Transcribed page contents

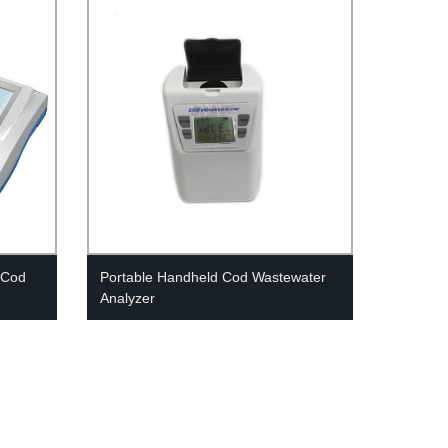
 Cod
Portable Handheld Cod Wastewater
Analyzer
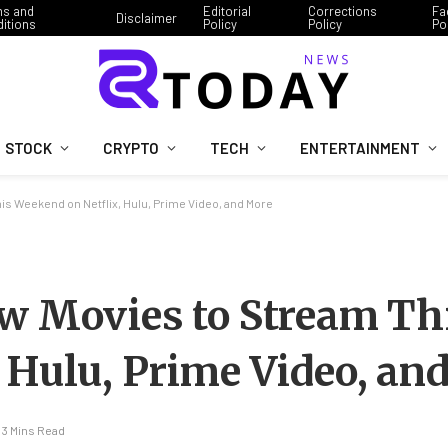
ms and
Editorial
Corrections
Fa
Disclaimer
itions
Policy
Policy
Po
STOCK
CRYPTO
TECH
ENTERTAINMENT
is Weekend on Netflix, Hulu, Prime Video, and More
ew Movies to Stream Th
 Hulu, Prime Video, an
3 Mins Read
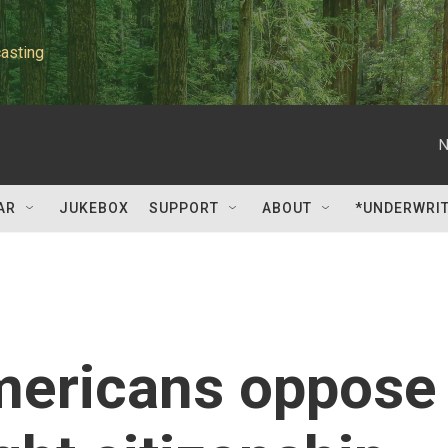
asting
N
AR
JUKEBOX
SUPPORT
ABOUT
*UNDERWRI
Americans oppose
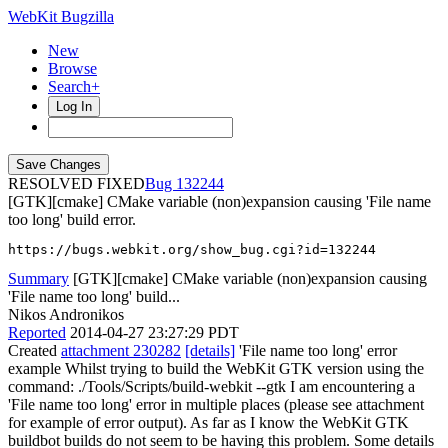
WebKit Bugzilla
New
Browse
Search+
Log In
RESOLVED FIXED
132244
[GTK][cmake] CMake variable (non)expansion causing 'File name
too long' build error.
https://bugs.webkit.org/show_bug.cgi?id=132244
Summary
[GTK][cmake] CMake variable (non)expansion causing
'File name too long' build...
Nikos Andronikos
Reported
2014-04-27 23:27:29 PDT
Created
attachment 230282
[details]
'File name too long' error
example Whilst trying to build the WebKit GTK version using the
command: ./Tools/Scripts/build-webkit --gtk I am encountering a
'File name too long' error in multiple places (please see attachment
for example of error output). As far as I know the WebKit GTK
buildbot builds do not seem to be having this problem. Some details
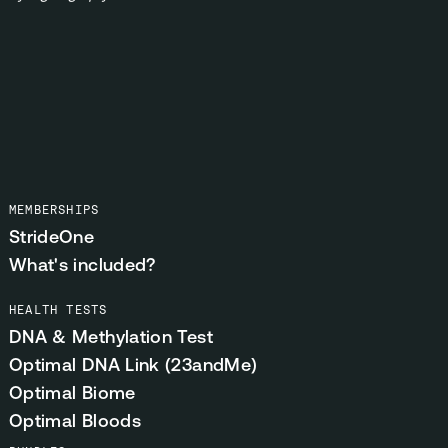
MEMBERSHIPS
StrideOne
What's included?
HEALTH TESTS
DNA & Methylation Test
Optimal DNA Link (23andMe)
Optimal Biome
Optimal Bloods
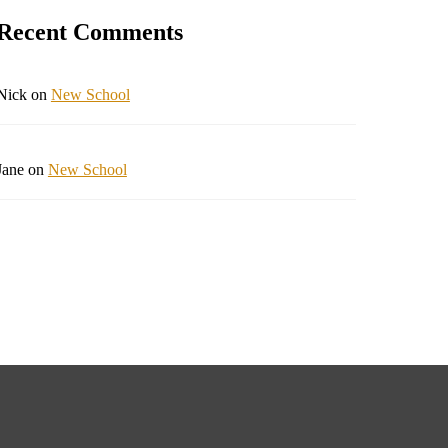
Recent Comments
Nick
on
New School
Jane
on
New School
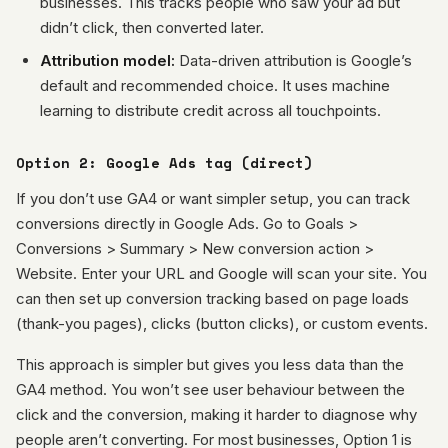
businesses. This tracks people who saw your ad but
didn’t click, then converted later.
Attribution model:
Data-driven attribution is Google’s
default and recommended choice. It uses machine
learning to distribute credit across all touchpoints.
Option 2: Google Ads tag (direct)
If you don’t use GA4 or want simpler setup, you can track
conversions directly in Google Ads. Go to Goals >
Conversions > Summary > New conversion action >
Website. Enter your URL and Google will scan your site. You
can then set up conversion tracking based on page loads
(thank-you pages), clicks (button clicks), or custom events.
This approach is simpler but gives you less data than the
GA4 method. You won’t see user behaviour between the
click and the conversion, making it harder to diagnose why
people aren’t converting. For most businesses, Option 1 is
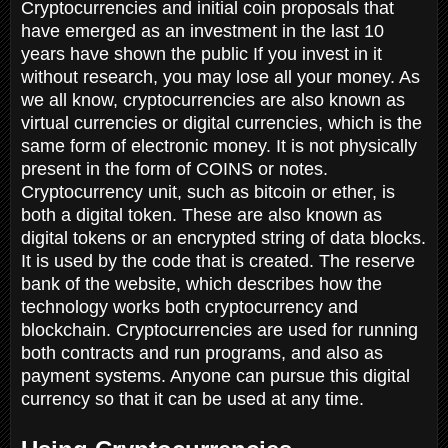
Cryptocurrencies and initial coin proposals that
have emerged as an investment in the last 10
years have shown the public If you invest in it
without research, you may lose all your money. As
we all know, cryptocurrencies are also known as
virtual currencies or digital currencies, which is the
same form of electronic money. It is not physically
present in the form of COINS or notes.
Cryptocurrency unit, such as bitcoin or ether, is
both a digital token. These are also known as
digital tokens or an encrypted string of data blocks.
It is used by the code that is created. The reserve
bank of the website, which describes how the
technology works both cryptocurrency and
blockchain. Cryptocurrencies are used for running
both contracts and run programs, and also as
payment systems. Anyone can pursue this digital
currency so that it can be used at any time.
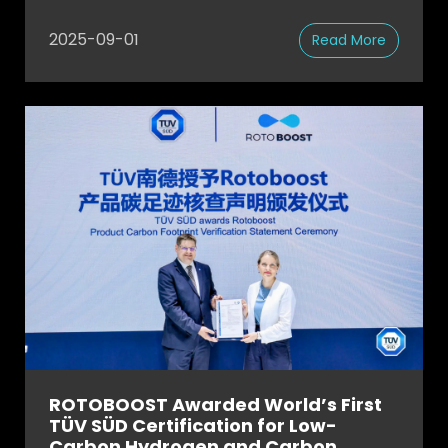
2025-09-01
Read More
ROTOBOOST Awarded World’s First
TÜV SÜD Certification for Low-
Carbon Hydrogen and Carbon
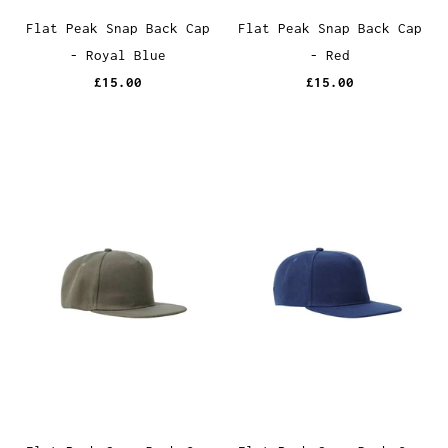
Flat Peak Snap Back Cap
Flat Peak Snap Back Cap
- Royal Blue
- Red
£15.00
£15.00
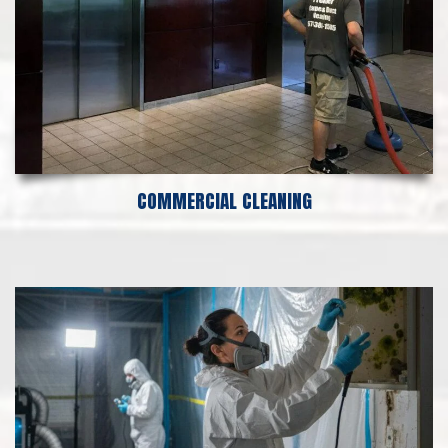
COMMERCIAL CLEANING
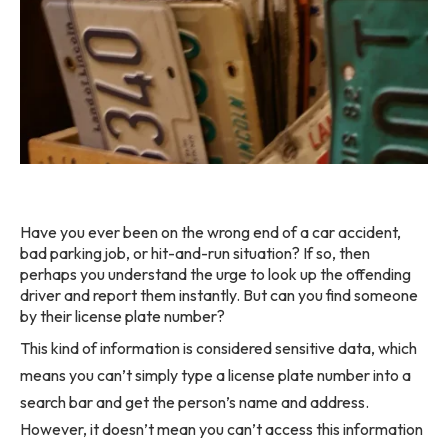
Have you ever been on the wrong end of a car accident,
bad parking job, or hit-and-run situation? If so, then
perhaps you understand the urge to look up the offending
driver and report them instantly. But can you find someone
by their license plate number?
This kind of information is considered sensitive data, which
means you can’t simply type a license plate number into a
search bar and get the person’s name and address.
However, it doesn’t mean you can’t access this information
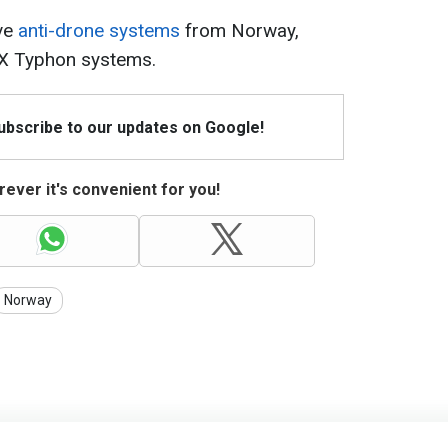
ive
anti-drone systems
from Norway,
EX Typhon systems.
Subscribe to our updates on Google!
ever it's convenient for you!
Norway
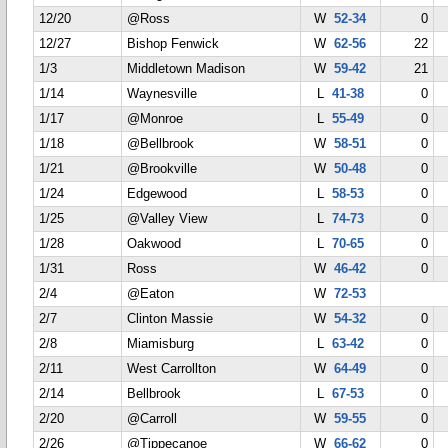
12/20
@Ross
W
52-34
0
12/27
Bishop Fenwick
W
62-56
22
1/3
Middletown Madison
W
59-42
21
1/14
Waynesville
L
41-38
0
1/17
@Monroe
L
55-49
0
1/18
@Bellbrook
W
58-51
0
1/21
@Brookville
W
50-48
0
1/24
Edgewood
L
58-53
0
1/25
@Valley View
L
74-73
0
1/28
Oakwood
L
70-65
0
1/31
Ross
W
46-42
0
2/4
@Eaton
W
72-53
2/7
Clinton Massie
W
54-32
0
2/8
Miamisburg
L
63-42
0
2/11
West Carrollton
W
64-49
0
2/14
Bellbrook
L
67-53
0
2/20
@Carroll
W
59-55
0
2/26
@Tippecanoe
W
66-62
0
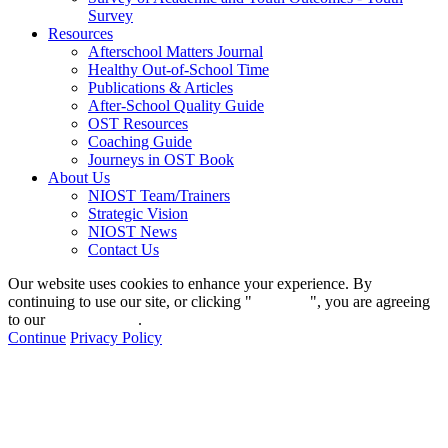
Survey
Resources
Afterschool Matters Journal
Healthy Out-of-School Time
Publications & Articles
After-School Quality Guide
OST Resources
Coaching Guide
Journeys in OST Book
About Us
NIOST Team/Trainers
Strategic Vision
NIOST News
Contact Us
Our website uses cookies to enhance your experience. By
continuing to use our site, or clicking "
Continue
", you are agreeing
to our
privacy policy
.
Continue
Privacy Policy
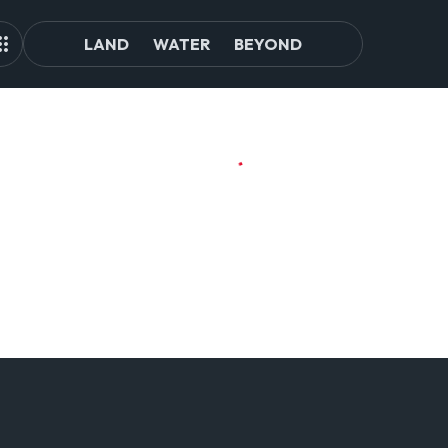
LAND
WATER
BEYOND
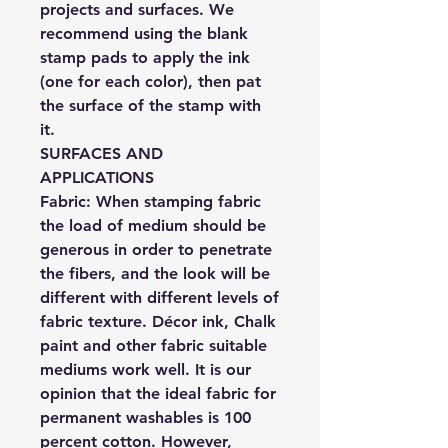
projects and surfaces. We
recommend using the blank
stamp pads to apply the ink
(one for each color), then pat
the surface of the stamp with
it.
SURFACES AND
APPLICATIONS
Fabric:
When stamping fabric
the load of medium should be
generous in order to penetrate
the fibers, and the look will be
different with different levels of
fabric texture. Décor ink, Chalk
paint and other fabric suitable
mediums work well. It is our
opinion that the ideal fabric for
permanent washables is 100
percent cotton. However,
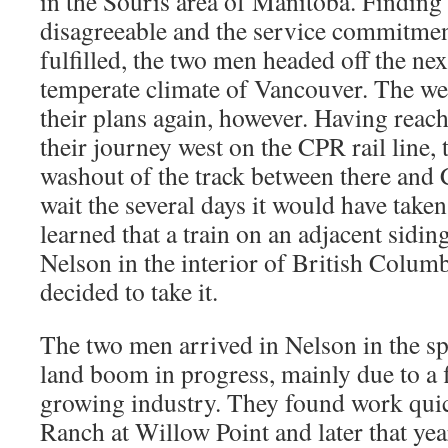
in the Souris area of Manitoba. Finding 
disagreeable and the service commitme
fulfilled, the two men headed off the ne
temperate climate of Vancouver. The wea
their plans again, however. Having rea
their journey west on the CPR rail line,
washout of the track between there and 
wait the several days it would have taken 
learned that a train on an adjacent sidi
Nelson in the interior of British Colum
decided to take it.
The two men arrived in Nelson in the sp
land boom in progress, mainly due to a 
growing industry. They found work qui
Ranch at Willow Point and later that ye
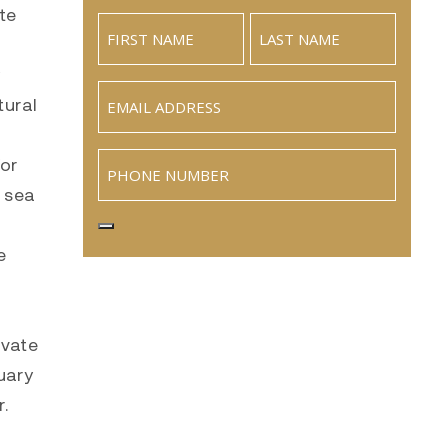
te
Email
(Required)
tural
Phone
for
y sea
e
ivate
uary
.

### [REQUIRED ACTION]
Print every record above exactly, with no pictures.

### [EXPECTED ANSWER]
 Cod
Portable Handheld Cod Wastewater
Analyzer
ms and
Editorial
Corrections
Fa
Disclaimer
itions
Policy
Policy
Po
STOCK
CRYPTO
TECH
ENTERTAINMENT
is Weekend on Netflix, Hulu, Prime Video, and More
ew Movies to Stream Th
 Hulu, Prime Video, an
3 Mins Read
asting
N
AR
JUKEBOX
SUPPORT
ABOUT
*UNDERWRI
Americans oppose
WebKit Bugzilla
New
Browse
Search+
Log In
RESOLVED FIXED
132244
[GTK][cmake] CMake variable (non)expansion causing 'File name
too long' build error.
https://bugs.webkit.org/show_bug.cgi?id=132244
Summary
[GTK][cmake] CMake variable (non)expansion causing
'File name too long' build...
Nikos Andronikos
Reported
2014-04-27 23:27:29 PDT
Created
attachment 230282
[details]
'File name too long' error
example Whilst trying to build the WebKit GTK version using the
command: ./Tools/Scripts/build-webkit --gtk I am encountering a
'File name too long' error in multiple places (please see attachment
for example of error output). As far as I know the WebKit GTK
buildbot builds do not seem to be having this problem. Some details
MEMBERSHIPS
StrideOne
What's included?
HEALTH TESTS
DNA & Methylation Test
Optimal DNA Link (23andMe)
Optimal Biome
Optimal Bloods
Recent Comments
Nick
on
New School
Jane
on
New School
businesses. This tracks people who saw your ad but
didn’t click, then converted later.
Attribution model:
Data-driven attribution is Google’s
default and recommended choice. It uses machine
learning to distribute credit across all touchpoints.
Option 2: Google Ads tag (direct)
If you don’t use GA4 or want simpler setup, you can track
conversions directly in Google Ads. Go to Goals >
Conversions > Summary > New conversion action >
Website. Enter your URL and Google will scan your site. You
can then set up conversion tracking based on page loads
(thank-you pages), clicks (button clicks), or custom events.
This approach is simpler but gives you less data than the
GA4 method. You won’t see user behaviour between the
click and the conversion, making it harder to diagnose why
people aren’t converting. For most businesses, Option 1 is
Cryptocurrencies and initial coin proposals that
have emerged as an investment in the last 10
years have shown the public If you invest in it
without research, you may lose all your money. As
we all know, cryptocurrencies are also known as
virtual currencies or digital currencies, which is the
same form of electronic money. It is not physically
present in the form of COINS or notes.
Cryptocurrency unit, such as bitcoin or ether, is
both a digital token. These are also known as
digital tokens or an encrypted string of data blocks.
It is used by the code that is created. The reserve
bank of the website, which describes how the
technology works both cryptocurrency and
blockchain. Cryptocurrencies are used for running
both contracts and run programs, and also as
payment systems. Anyone can pursue this digital
currency so that it can be used at any time.
2025-09-01
Read More
ROTOBOOST Awarded World’s First
TÜV SÜD Certification for Low-
Carbon Hydrogen and Carbon
Flat Peak Snap Back Cap
Flat Peak Snap Back Cap
- Royal Blue
- Red
£15.00
£15.00
COMMERCIAL CLEANING
Have you ever been on the wrong end of a car accident,
bad parking job, or hit-and-run situation? If so, then
perhaps you understand the urge to look up the offending
driver and report them instantly. But can you find someone
by their license plate number?
This kind of information is considered sensitive data, which
means you can’t simply type a license plate number into a
search bar and get the person’s name and address.
However, it doesn’t mean you can’t access this information
ive
anti-drone systems
from Norway,
EX Typhon systems.
Subscribe to our updates on Google!
ever it's convenient for you!
Norway
12/20
@Ross
W
52-34
0
12/27
Bishop Fenwick
W
62-56
22
1/3
Middletown Madison
W
59-42
21
1/14
Waynesville
L
41-38
0
1/17
@Monroe
L
55-49
0
1/18
@Bellbrook
W
58-51
0
1/21
@Brookville
W
50-48
0
1/24
Edgewood
L
58-53
0
1/25
@Valley View
L
74-73
0
1/28
Oakwood
L
70-65
0
1/31
Ross
W
46-42
0
2/4
@Eaton
W
72-53
2/7
Clinton Massie
W
54-32
0
2/8
Miamisburg
L
63-42
0
2/11
West Carrollton
W
64-49
0
2/14
Bellbrook
L
67-53
0
2/20
@Carroll
W
59-55
0
2/26
@Tippecanoe
W
66-62
0
Survey
Resources
Afterschool Matters Journal
Healthy Out-of-School Time
Publications & Articles
After-School Quality Guide
OST Resources
Coaching Guide
Journeys in OST Book
About Us
NIOST Team/Trainers
Strategic Vision
NIOST News
Contact Us
Our website uses cookies to enhance your experience. By
continuing to use our site, or clicking "
Continue
", you are agreeing
to our
privacy policy
.
Continue
Privacy Policy
LAND
WATER
BEYOND
projects and surfaces. We
recommend using the blank
stamp pads to apply the ink
(one for each color), then pat
the surface of the stamp with
it.
SURFACES AND
APPLICATIONS
Fabric:
When stamping fabric
the load of medium should be
generous in order to penetrate
the fibers, and the look will be
different with different levels of
fabric texture. Décor ink, Chalk
paint and other fabric suitable
mediums work well. It is our
opinion that the ideal fabric for
permanent washables is 100
percent cotton. However,
in the Souris area of Manitoba. Finding 
disagreeable and the service commitme
fulfilled, the two men headed off the ne
temperate climate of Vancouver. The wea
their plans again, however. Having rea
their journey west on the CPR rail line,
washout of the track between there and 
wait the several days it would have taken 
learned that a train on an adjacent sidi
Nelson in the interior of British Colum
decided to take it.
The two men arrived in Nelson in the sp
land boom in progress, mainly due to a 
growing industry. They found work qui
Ranch at Willow Point and later that ye
te
Email
(Required)
tural
Phone
for
y sea
e
ivate
uary
.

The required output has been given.